# trapper_2



## carp_killer (Nov 24, 2006)

this is not the person most of you guys no as trapper_2 this is his grandson i am notifying you guys since most of his posts were here that trapper_2 has passed away but i will continue to use his account on this site i have no were near the experience he did but have trapped with him since i was old enough to remember so hi everyone only reason i wanted to post this is so you all dont get confused since im sure he offered alot of advice to everyone and i will prolly not be doing that all so much as all i no about trapping he taught me


----------



## smitty223 (Mar 31, 2006)

I'm very sorry to hear that. My sympathy goes out to your family.

Smitty


----------



## spank (Feb 4, 2007)

sorry to hear that


----------



## ND trapper (Nov 14, 2006)

I'm soory for your loss.

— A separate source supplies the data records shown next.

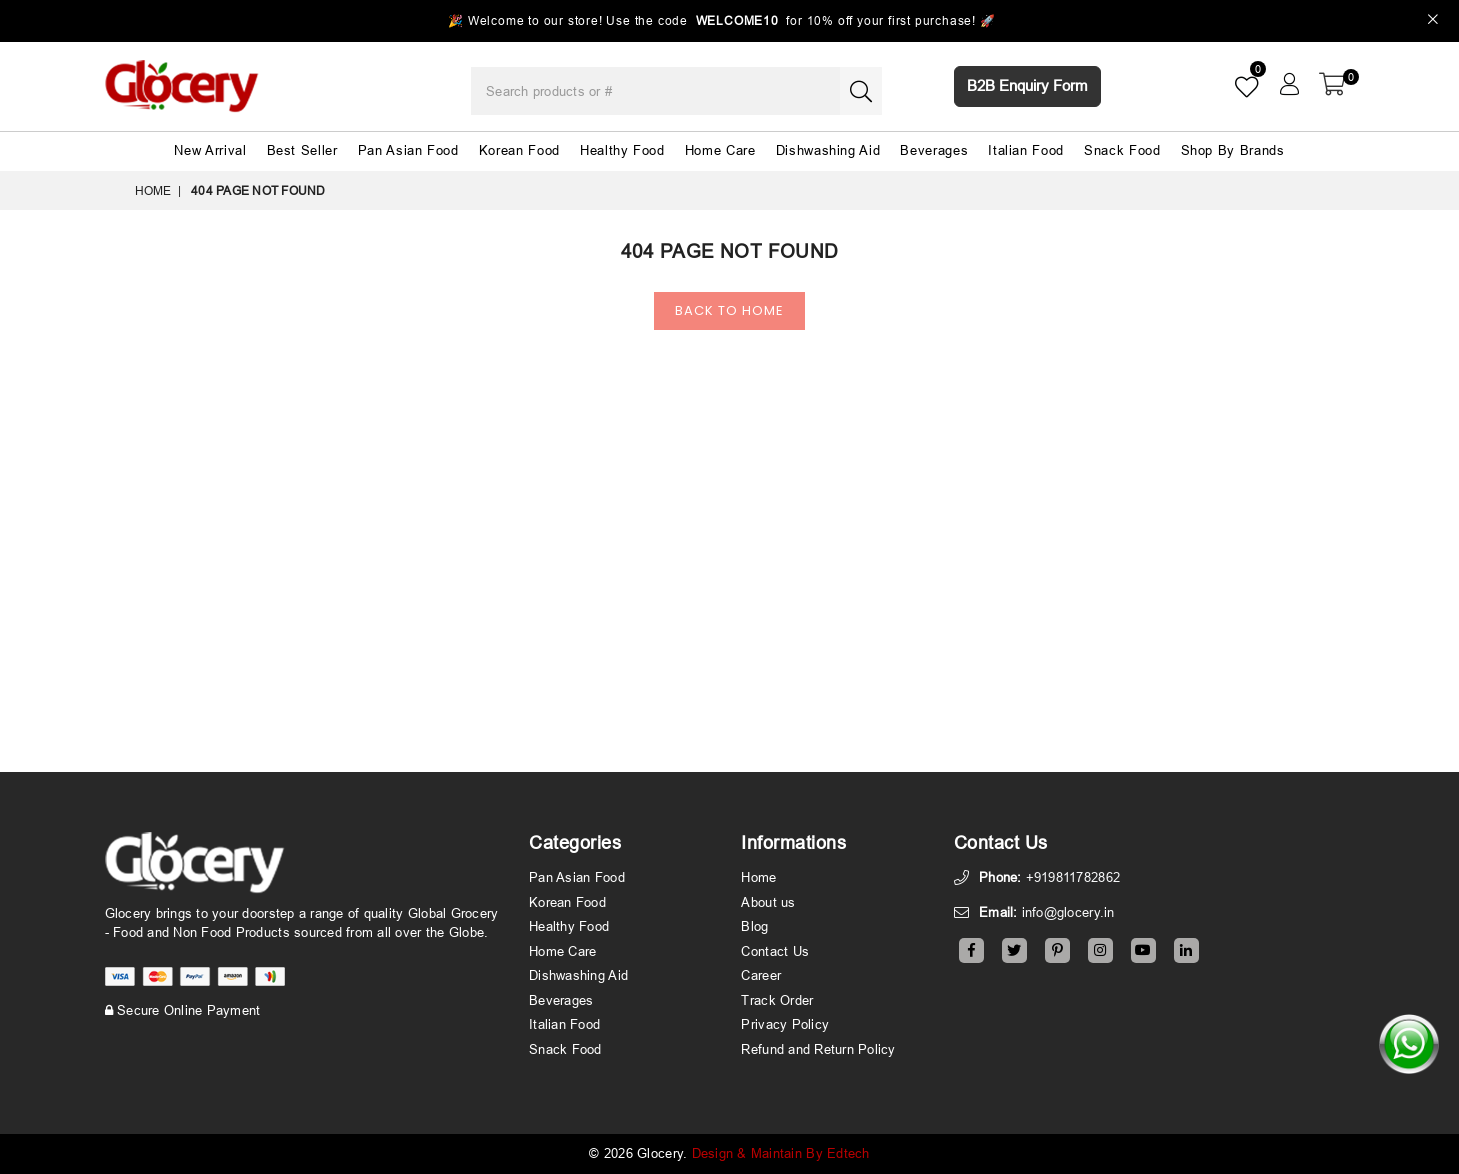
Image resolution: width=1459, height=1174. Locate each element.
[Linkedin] (1186, 950)
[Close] (1433, 21)
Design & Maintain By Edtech (781, 1153)
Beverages (934, 150)
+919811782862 (1073, 877)
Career (761, 975)
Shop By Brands (1233, 150)
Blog (754, 926)
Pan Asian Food (408, 150)
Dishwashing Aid (828, 150)
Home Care (720, 150)
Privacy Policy (785, 1024)
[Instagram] (1100, 950)
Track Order (777, 1000)
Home (153, 190)
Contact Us (775, 951)
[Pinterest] (1057, 950)
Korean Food (519, 150)
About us (768, 902)
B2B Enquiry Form (1027, 85)
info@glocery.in (1068, 912)
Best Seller (302, 150)
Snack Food (1122, 150)
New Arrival (210, 150)
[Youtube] (1143, 950)
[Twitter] (1014, 950)
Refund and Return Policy (818, 1049)
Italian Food (1026, 150)
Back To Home (729, 310)
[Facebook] (971, 950)
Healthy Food (622, 150)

My prayers go out to you and your family.


----------



## carp_killer (Nov 24, 2006)

thanks for the support guys this trapping season just wont be the same around here without him at the trapping meet last week i bet i had 10 people ask me why he wasnt there everyone liked how he wouldnt trap the way everyone else did if anybody here noes how we trap most of our coyotes you no what i mean but i plan on running the mink line that he already had planned out for this season since mink were always his favorite


----------



## smitty223 (Mar 31, 2006)

He'll still be with you in spirit along every step of the line. Once season starts, you'll realize what I mean.

Smitty


----------